H. Douglas Brown: Language Learning & Teaching

Notable quotes:

“Total commitment, total involvement, a total physical, intellectual, and emotional response are necessary” to successfully send a receive messages in a second language. It’s a gargantuan task that requires powerful dedication on the part of the student. Some of that a student may bring to class, but it’s largely up to the teacher to keep that alive.

“Few if any people achieve fluency in a foreign language solely within the confines of the classroom.” That’s important knowledge for a teacher, because, though the classroom is their domain, there are ways of reaching beyond the classroom, or bringing the outside world into the classroom.

The teaching process is essentially “the facilitation of learning.” Though I’ve read that a thousand times before, it’s important for me to remind myself.
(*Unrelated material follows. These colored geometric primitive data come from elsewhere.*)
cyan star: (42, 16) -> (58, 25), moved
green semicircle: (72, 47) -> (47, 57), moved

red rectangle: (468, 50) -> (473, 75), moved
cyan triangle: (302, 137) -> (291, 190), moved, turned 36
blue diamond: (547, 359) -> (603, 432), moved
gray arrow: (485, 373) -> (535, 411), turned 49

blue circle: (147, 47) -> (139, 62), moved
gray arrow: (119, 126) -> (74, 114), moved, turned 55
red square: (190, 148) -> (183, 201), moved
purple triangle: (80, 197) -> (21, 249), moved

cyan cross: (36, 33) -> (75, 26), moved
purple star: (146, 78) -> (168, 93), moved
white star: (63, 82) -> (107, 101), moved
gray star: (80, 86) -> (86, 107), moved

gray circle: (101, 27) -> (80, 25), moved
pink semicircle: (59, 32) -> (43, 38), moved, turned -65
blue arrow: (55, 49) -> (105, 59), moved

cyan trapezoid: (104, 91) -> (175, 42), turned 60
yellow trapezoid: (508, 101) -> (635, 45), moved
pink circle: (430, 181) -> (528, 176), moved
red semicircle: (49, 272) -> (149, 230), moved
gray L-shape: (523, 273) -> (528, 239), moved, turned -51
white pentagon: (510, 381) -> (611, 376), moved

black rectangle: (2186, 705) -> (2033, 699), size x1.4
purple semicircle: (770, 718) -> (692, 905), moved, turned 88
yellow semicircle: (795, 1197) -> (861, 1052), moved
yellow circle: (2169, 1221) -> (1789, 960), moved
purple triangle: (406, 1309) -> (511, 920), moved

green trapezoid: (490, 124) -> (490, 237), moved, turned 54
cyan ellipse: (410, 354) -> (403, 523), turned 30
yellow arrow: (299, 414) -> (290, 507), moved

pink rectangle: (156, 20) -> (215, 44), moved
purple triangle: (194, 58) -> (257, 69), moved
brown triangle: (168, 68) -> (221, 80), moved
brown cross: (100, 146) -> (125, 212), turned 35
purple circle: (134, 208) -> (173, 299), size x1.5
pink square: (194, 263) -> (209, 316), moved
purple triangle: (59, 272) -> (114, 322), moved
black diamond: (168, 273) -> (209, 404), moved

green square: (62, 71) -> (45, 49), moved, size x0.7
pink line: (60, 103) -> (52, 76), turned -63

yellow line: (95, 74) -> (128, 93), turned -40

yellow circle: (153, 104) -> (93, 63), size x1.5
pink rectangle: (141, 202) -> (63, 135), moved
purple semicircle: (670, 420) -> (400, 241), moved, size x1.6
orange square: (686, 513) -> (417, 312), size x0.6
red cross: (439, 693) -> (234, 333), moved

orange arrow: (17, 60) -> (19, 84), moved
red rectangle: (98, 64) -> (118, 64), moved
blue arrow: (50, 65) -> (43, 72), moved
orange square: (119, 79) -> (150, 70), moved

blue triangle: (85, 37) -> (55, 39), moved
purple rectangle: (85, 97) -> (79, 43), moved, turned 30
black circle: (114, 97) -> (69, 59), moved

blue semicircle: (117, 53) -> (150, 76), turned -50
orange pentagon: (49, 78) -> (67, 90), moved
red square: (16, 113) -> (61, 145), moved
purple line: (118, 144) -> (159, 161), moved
We’re not trying to be gods and heroes, and we don’t know everything, but we can give students tools (and hopefully inspiration) to acquire English.

Another quotation I really liked was from another Brown: Roger, in 1966:

“Psychologists find it exciting when a complex mental phenomenon — something intelligent and slippery — seems about to be captures by a mechanical model. We yearn to see the model succeed. But when, at the last minute, the phenomenon proves too much for the model and darts off on some uncapturable tangent, there is something in us that rejoices at the defeat.”

To which H. Douglas Brown adds, “We can rejoice in our defeats because we know that it is the very elusiveness of the phenomenon of SLA that makes the quest for answers so exciting. Our field of inquiry is no simple, unidimensional reality. It is ‘slippery’ in every way.”

I find those remarks inspiring, because I love the idea of doing something for which there is no one right way, something that is difficult and challenging yet allows windows for success (often through imagination) and something that is ever-changing.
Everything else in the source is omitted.